Instructions for the task:
Repeat the entries below in full, with every character unchanged.

[[ Task input open ]]

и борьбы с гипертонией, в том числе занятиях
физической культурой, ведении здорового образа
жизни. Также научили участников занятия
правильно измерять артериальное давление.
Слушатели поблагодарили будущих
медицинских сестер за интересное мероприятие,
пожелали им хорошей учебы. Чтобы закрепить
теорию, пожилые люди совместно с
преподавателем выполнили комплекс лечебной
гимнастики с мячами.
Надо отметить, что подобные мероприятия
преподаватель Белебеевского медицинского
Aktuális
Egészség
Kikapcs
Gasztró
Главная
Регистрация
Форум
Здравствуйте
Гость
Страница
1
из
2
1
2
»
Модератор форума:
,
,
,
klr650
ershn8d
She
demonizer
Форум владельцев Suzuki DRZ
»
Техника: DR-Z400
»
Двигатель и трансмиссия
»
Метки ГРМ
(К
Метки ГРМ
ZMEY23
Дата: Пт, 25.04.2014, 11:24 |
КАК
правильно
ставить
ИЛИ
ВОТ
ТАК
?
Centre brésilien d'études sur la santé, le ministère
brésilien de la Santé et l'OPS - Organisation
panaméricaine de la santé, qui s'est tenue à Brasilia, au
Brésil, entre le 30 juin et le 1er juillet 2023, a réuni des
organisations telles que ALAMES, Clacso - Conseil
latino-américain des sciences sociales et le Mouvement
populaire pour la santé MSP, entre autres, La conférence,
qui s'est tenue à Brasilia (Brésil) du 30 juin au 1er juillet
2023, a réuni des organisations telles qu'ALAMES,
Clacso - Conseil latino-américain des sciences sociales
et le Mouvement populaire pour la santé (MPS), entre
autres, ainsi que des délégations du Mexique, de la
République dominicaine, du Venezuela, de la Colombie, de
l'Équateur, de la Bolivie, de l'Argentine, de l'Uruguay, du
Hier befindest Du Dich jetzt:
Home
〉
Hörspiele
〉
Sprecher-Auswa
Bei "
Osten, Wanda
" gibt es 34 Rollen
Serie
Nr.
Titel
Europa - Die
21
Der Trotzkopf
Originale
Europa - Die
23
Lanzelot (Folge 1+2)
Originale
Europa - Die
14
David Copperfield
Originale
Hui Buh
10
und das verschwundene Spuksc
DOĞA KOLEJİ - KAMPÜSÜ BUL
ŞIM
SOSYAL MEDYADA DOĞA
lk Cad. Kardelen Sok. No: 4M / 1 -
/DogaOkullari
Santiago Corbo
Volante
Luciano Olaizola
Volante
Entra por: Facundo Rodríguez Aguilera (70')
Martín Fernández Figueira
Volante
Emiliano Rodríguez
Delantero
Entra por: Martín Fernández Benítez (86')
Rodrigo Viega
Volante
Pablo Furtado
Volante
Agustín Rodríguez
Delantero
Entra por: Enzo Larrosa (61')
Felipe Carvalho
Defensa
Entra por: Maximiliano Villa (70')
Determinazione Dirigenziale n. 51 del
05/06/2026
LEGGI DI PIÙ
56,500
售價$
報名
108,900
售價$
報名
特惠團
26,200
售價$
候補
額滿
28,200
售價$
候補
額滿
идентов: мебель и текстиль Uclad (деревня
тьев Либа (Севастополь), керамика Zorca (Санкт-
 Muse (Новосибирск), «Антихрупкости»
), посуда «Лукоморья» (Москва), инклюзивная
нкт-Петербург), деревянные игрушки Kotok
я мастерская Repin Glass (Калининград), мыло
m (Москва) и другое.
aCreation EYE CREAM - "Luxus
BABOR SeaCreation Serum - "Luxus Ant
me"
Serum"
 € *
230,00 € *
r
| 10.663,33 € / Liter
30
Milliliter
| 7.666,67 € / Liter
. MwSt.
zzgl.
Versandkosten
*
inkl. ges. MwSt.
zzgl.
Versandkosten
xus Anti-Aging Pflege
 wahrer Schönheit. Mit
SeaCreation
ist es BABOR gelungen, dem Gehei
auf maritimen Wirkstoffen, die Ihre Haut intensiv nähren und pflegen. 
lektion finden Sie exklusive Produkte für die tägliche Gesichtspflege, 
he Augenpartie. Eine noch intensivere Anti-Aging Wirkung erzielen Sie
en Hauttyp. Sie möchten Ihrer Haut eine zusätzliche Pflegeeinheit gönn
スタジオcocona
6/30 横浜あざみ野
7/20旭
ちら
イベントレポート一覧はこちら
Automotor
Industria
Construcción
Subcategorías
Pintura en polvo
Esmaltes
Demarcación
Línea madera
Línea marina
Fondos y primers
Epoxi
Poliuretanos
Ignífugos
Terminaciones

[[ Task input closed ]]

Result of the exercise:
и борьбы с гипертонией, в том числе занятиях
физической культурой, ведении здорового образа
жизни. Также научили участников занятия
правильно измерять артериальное давление.
Слушатели поблагодарили будущих
медицинских сестер за интересное мероприятие,
пожелали им хорошей учебы. Чтобы закрепить
теорию, пожилые люди совместно с
преподавателем выполнили комплекс лечебной
гимнастики с мячами.
Надо отметить, что подобные мероприятия
преподаватель Белебеевского медицинского
Aktuális
Egészség
Kikapcs
Gasztró
Главная
Регистрация
Форум
Здравствуйте
Гость
Страница
1
из
2
1
2
»
Модератор форума:
,
,
,
klr650
ershn8d
She
demonizer
Форум владельцев Suzuki DRZ
»
Техника: DR-Z400
»
Двигатель и трансмиссия
»
Метки ГРМ
(К
Метки ГРМ
ZMEY23
Дата: Пт, 25.04.2014, 11:24 |
КАК
правильно
ставить
ИЛИ
ВОТ
ТАК
?
Centre brésilien d'études sur la santé, le ministère
brésilien de la Santé et l'OPS - Organisation
panaméricaine de la santé, qui s'est tenue à Brasilia, au
Brésil, entre le 30 juin et le 1er juillet 2023, a réuni des
organisations telles que ALAMES, Clacso - Conseil
latino-américain des sciences sociales et le Mouvement
populaire pour la santé MSP, entre autres, La conférence,
qui s'est tenue à Brasilia (Brésil) du 30 juin au 1er juillet
2023, a réuni des organisations telles qu'ALAMES,
Clacso - Conseil latino-américain des sciences sociales
et le Mouvement populaire pour la santé (MPS), entre
autres, ainsi que des délégations du Mexique, de la
République dominicaine, du Venezuela, de la Colombie, de
l'Équateur, de la Bolivie, de l'Argentine, de l'Uruguay, du
Hier befindest Du Dich jetzt:
Home
〉
Hörspiele
〉
Sprecher-Auswa
Bei "
Osten, Wanda
" gibt es 34 Rollen
Serie
Nr.
Titel
Europa - Die
21
Der Trotzkopf
Originale
Europa - Die
23
Lanzelot (Folge 1+2)
Originale
Europa - Die
14
David Copperfield
Originale
Hui Buh
10
und das verschwundene Spuksc
DOĞA KOLEJİ - KAMPÜSÜ BUL
ŞIM
SOSYAL MEDYADA DOĞA
lk Cad. Kardelen Sok. No: 4M / 1 -
/DogaOkullari
Santiago Corbo
Volante
Luciano Olaizola
Volante
Entra por: Facundo Rodríguez Aguilera (70')
Martín Fernández Figueira
Volante
Emiliano Rodríguez
Delantero
Entra por: Martín Fernández Benítez (86')
Rodrigo Viega
Volante
Pablo Furtado
Volante
Agustín Rodríguez
Delantero
Entra por: Enzo Larrosa (61')
Felipe Carvalho
Defensa
Entra por: Maximiliano Villa (70')
Determinazione Dirigenziale n. 51 del
05/06/2026
LEGGI DI PIÙ
56,500
售價$
報名
108,900
售價$
報名
特惠團
26,200
售價$
候補
額滿
28,200
售價$
候補
額滿
идентов: мебель и текстиль Uclad (деревня
тьев Либа (Севастополь), керамика Zorca (Санкт-
 Muse (Новосибирск), «Антихрупкости»
), посуда «Лукоморья» (Москва), инклюзивная
нкт-Петербург), деревянные игрушки Kotok
я мастерская Repin Glass (Калининград), мыло
m (Москва) и другое.
aCreation EYE CREAM - "Luxus
BABOR SeaCreation Serum - "Luxus Ant
me"
Serum"
 € *
230,00 € *
r
| 10.663,33 € / Liter
30
Milliliter
| 7.666,67 € / Liter
. MwSt.
zzgl.
Versandkosten
*
inkl. ges. MwSt.
zzgl.
Versandkosten
xus Anti-Aging Pflege
 wahrer Schönheit. Mit
SeaCreation
ist es BABOR gelungen, dem Gehei
auf maritimen Wirkstoffen, die Ihre Haut intensiv nähren und pflegen. 
lektion finden Sie exklusive Produkte für die tägliche Gesichtspflege, 
he Augenpartie. Eine noch intensivere Anti-Aging Wirkung erzielen Sie
en Hauttyp. Sie möchten Ihrer Haut eine zusätzliche Pflegeeinheit gönn
スタジオcocona
6/30 横浜あざみ野
7/20旭
ちら
イベントレポート一覧はこちら
Automotor
Industria
Construcción
Subcategorías
Pintura en polvo
Esmaltes
Demarcación
Línea madera
Línea marina
Fondos y primers
Epoxi
Poliuretanos
Ignífugos
Terminaciones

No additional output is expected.